Cela dit, ce livre porte sur le racisme et l’opportunisme, mais aussi sur les inégalités sociales, qui tuent peu à peu la société américaine. Car, au-delà de la question de la couleur, qu’on ne peut vraiment pas oublier, il y a la pauvreté inévitable, mais surtout la volonté sociale de s’en sortir par le pouvoir et les abus. C’est horriblement violent, injuste et ça m’a fait mal. J’ai eu beaucoup de difficulté à lire ce roman, dont la violence aux multiples visages nous prend au ventre et nous fait perdre un peu espoir en l’humanité.

Ma note sur 10 : 8,5

SoniagrattonSonia Gratton

J’ai aimé : D’abord, le fond : les sujets abordés – le racisme, la brutalité policière, les préjugés, la médiatisation, la violence, la relation mère-fille, l’image publique, les droits civiques, et on pourrait continuer ainsi, tellement c’est dense ! – sont extrêmement sensibles et importants, et malheureusement toujours d’actualité. La diversité des personnages et des principes de narration multiplie les points de vue et précise le propos. La portée dramatique de l’histoire est forte, même si certains personnages gagneraient à être explorés plus intimement. Puis, la forme : l’écriture de Oates est fluide et maîtrisée, ses longues phrases sont portées par un souffle impressionnant, son vocabulaire est riche, son style est d’une grande élégance. Même son habitude de répéter, de reformuler, son utilisation abondante de l’italique et des parenthèses, qui pourraient énerver dans un autre contexte, m’ont paru le fait d’une écrivaine en pleine possession de ses moyens. Une excellente lecture.

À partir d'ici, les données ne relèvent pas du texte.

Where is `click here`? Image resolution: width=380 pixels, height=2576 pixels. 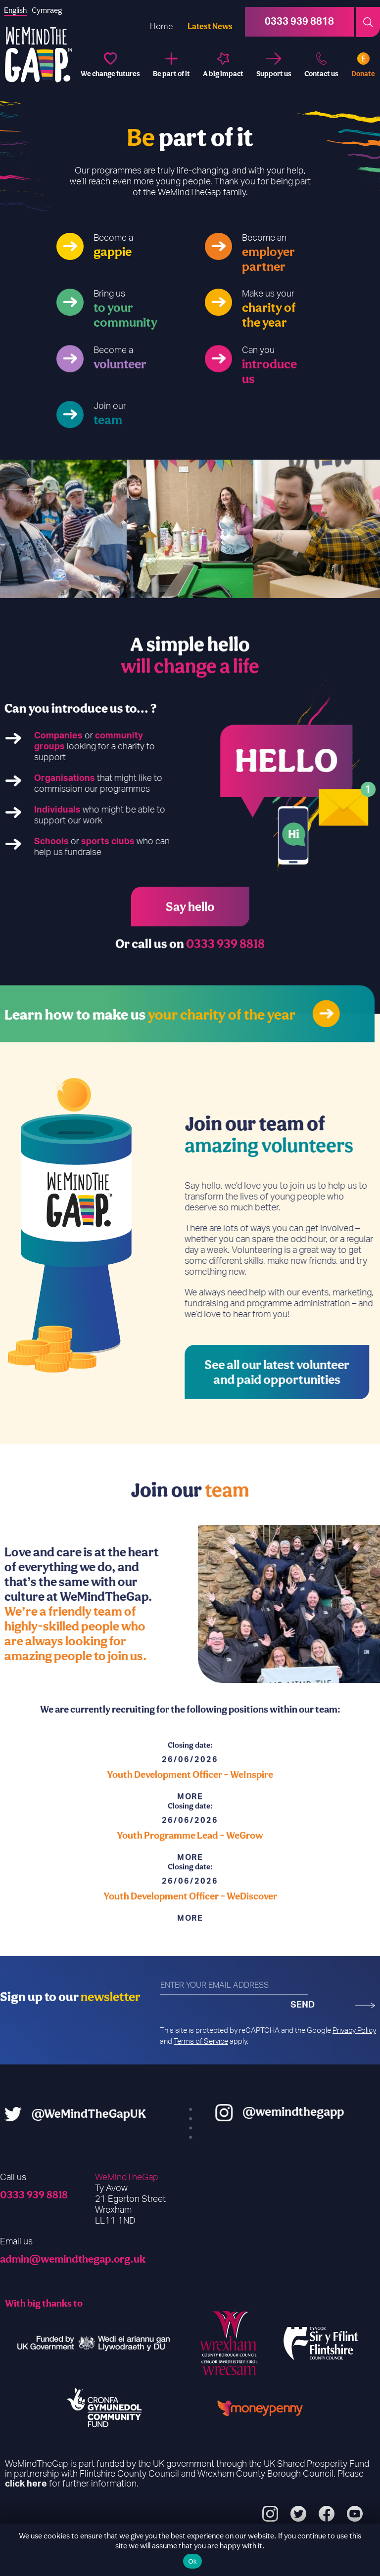 click here is located at coordinates (26, 2484).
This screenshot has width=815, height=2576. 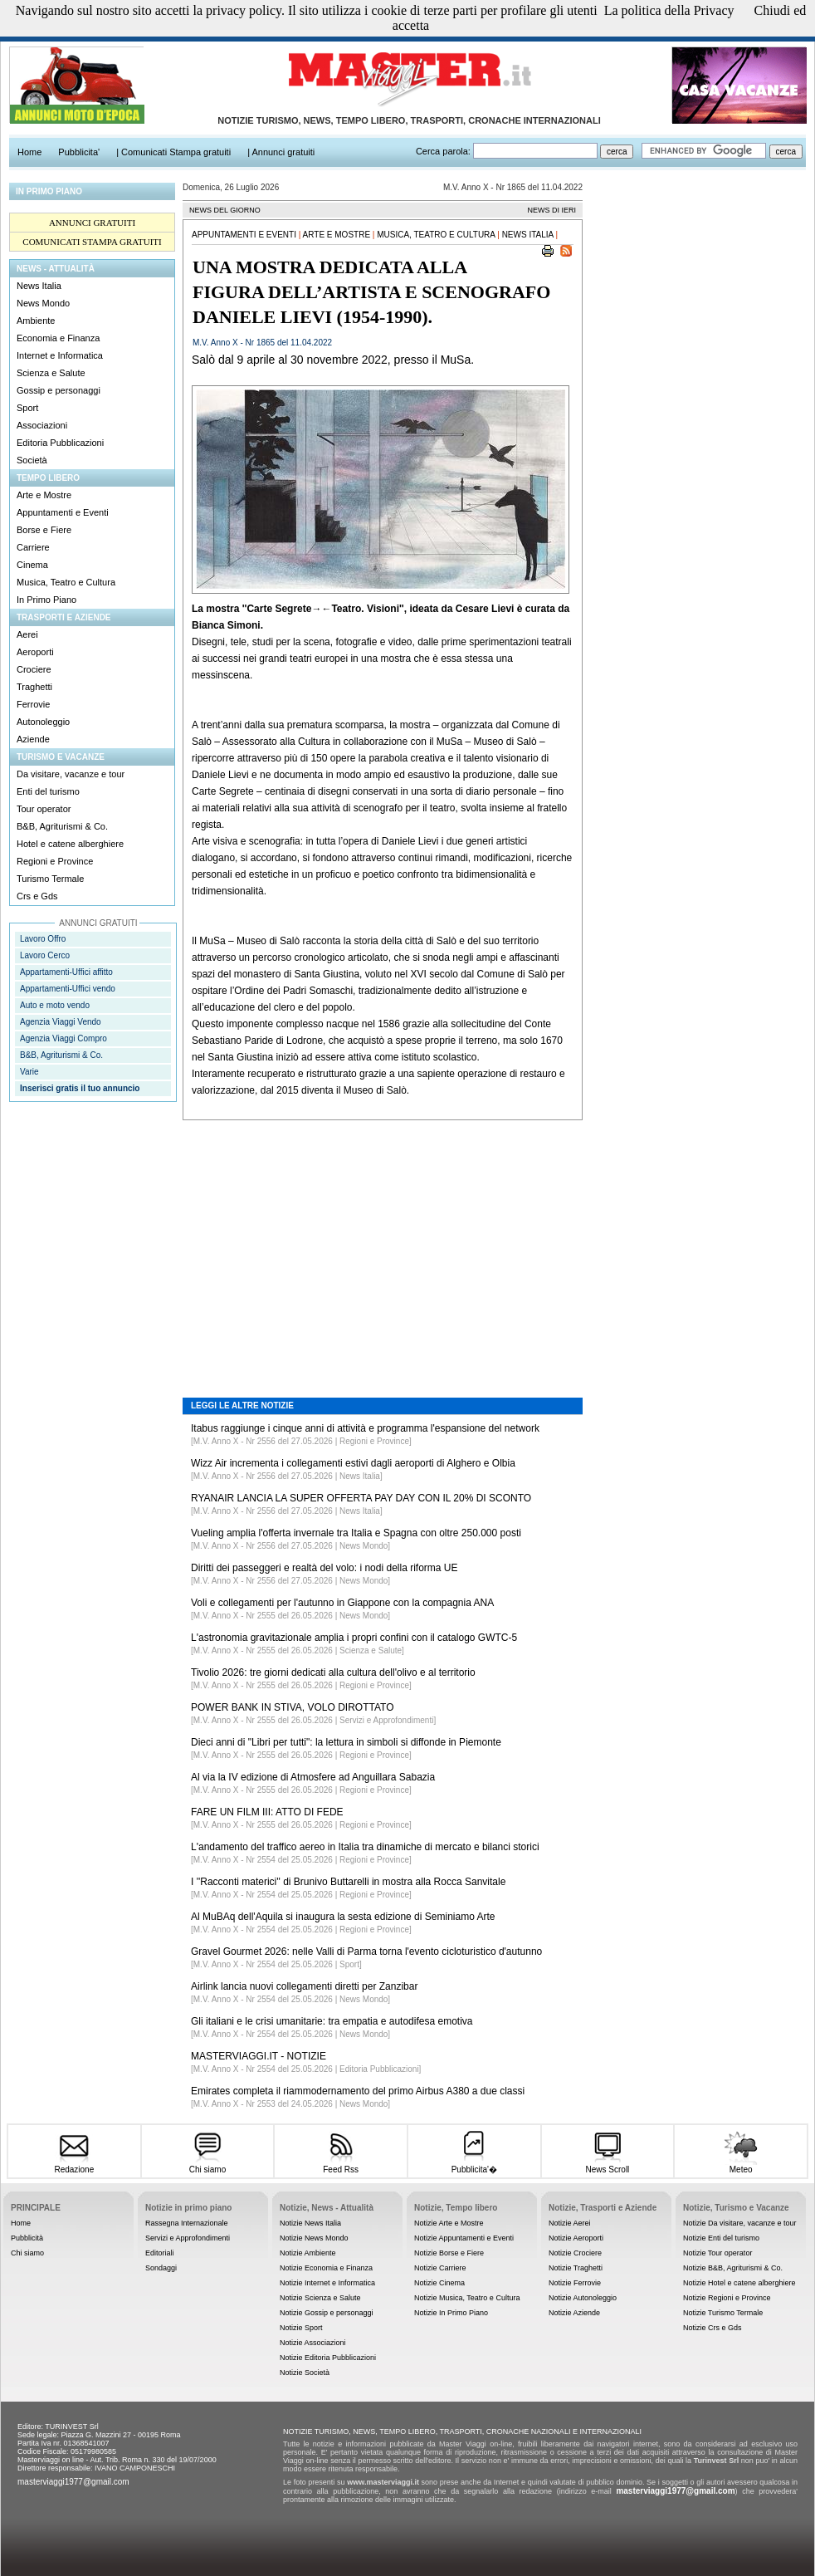 I want to click on Aziende, so click(x=33, y=739).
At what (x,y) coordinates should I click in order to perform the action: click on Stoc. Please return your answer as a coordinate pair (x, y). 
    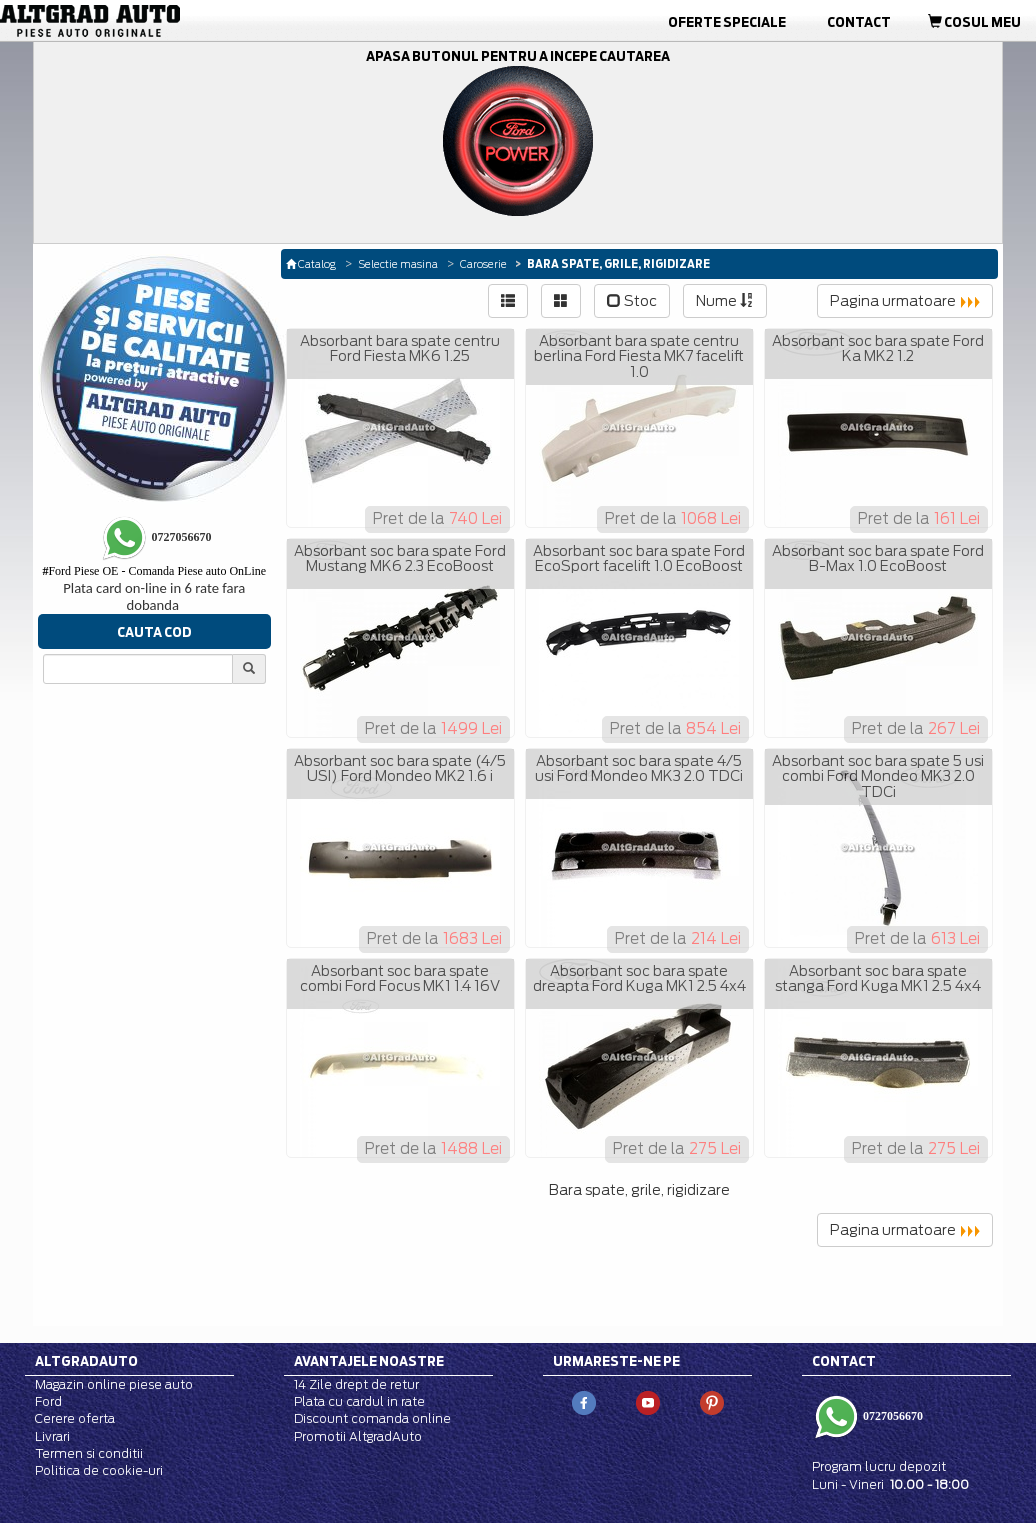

J’ai moins aimé : Les dialogues en « petit-nègre » peuvent vraiment sembler condescendants et agresser, même si on peut comprendre le souci de « réalisme ». On ne s’habitue pas, ça reste insupportable. Aussi, à force de s’intéresser au point de vue de chacun, Oates finit par seulement effleurer là où on aurait voulu qu’elle ose aller en profondeur et qu’elle crève l’abcès, surtout avec un sujet aussi douloureux, poignant et essentiel.